December Report – Introduction – Common Fund Data Ecosystem

View/Download the full December report on figshare

Common Fund datasets are highly diverse -- representing collections of genomic, expression, proteomic, metagenomic, and imaging assets. The CF data are also incredibly deep, derived from hundreds of studies, with samples collected from thousands of human subjects. The sheer volume, richness and complexity of data challenges clinical and biomedical researchers to use the data effectively. There are tremendous opportunities to organize this inherently complex data to better support researchers.

During 2019 we engaged in a listening tour of Common Fund Data Coordinating/Resource Centers (DCC)s to better understand the obstacles DCCs face in making Common Fund datasets more accessible to researchers.
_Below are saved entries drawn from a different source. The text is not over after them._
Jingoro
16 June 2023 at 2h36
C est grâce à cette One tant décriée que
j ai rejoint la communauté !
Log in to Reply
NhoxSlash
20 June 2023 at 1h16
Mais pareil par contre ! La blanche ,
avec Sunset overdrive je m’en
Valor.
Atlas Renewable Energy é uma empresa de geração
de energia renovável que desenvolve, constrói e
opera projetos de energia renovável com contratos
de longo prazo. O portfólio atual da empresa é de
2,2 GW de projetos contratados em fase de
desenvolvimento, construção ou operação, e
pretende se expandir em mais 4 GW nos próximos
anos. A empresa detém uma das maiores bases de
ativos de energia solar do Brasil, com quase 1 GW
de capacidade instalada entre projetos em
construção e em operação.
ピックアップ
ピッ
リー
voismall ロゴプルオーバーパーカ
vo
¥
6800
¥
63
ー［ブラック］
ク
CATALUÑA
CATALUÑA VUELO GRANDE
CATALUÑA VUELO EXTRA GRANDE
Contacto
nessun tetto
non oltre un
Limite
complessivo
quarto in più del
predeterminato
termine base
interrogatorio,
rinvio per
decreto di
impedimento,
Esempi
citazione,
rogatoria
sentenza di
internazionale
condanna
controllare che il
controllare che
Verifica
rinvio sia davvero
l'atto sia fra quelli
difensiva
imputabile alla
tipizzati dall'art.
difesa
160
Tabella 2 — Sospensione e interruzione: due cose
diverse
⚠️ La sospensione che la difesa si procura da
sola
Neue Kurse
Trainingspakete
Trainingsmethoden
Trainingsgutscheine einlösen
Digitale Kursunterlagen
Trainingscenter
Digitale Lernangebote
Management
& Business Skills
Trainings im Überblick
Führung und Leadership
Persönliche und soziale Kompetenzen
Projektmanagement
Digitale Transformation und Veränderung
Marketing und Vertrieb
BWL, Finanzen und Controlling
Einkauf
The effort resulted in two previous interim reports [July, October] that describe a series of institutional burdens faced by the CF DCCs that impede interoperability across the Common Fund. Overcoming these challenges will lead to a more vibrant Common Fund digital ecosystem of interoperating datasets.

Table 1: A summary of site visits to 9 independent DCCs conducted over 2019.

TABLE 1 lists the challenges faced by the DCCs. There are a number of pain points for DCCs associated with their lifecycle stage, the absence of standardized FAIR metrics, the need for data harmonization, the reusability of infrastructure tools, Single-Sign On and user access to protected data, and a strong need for training and user support.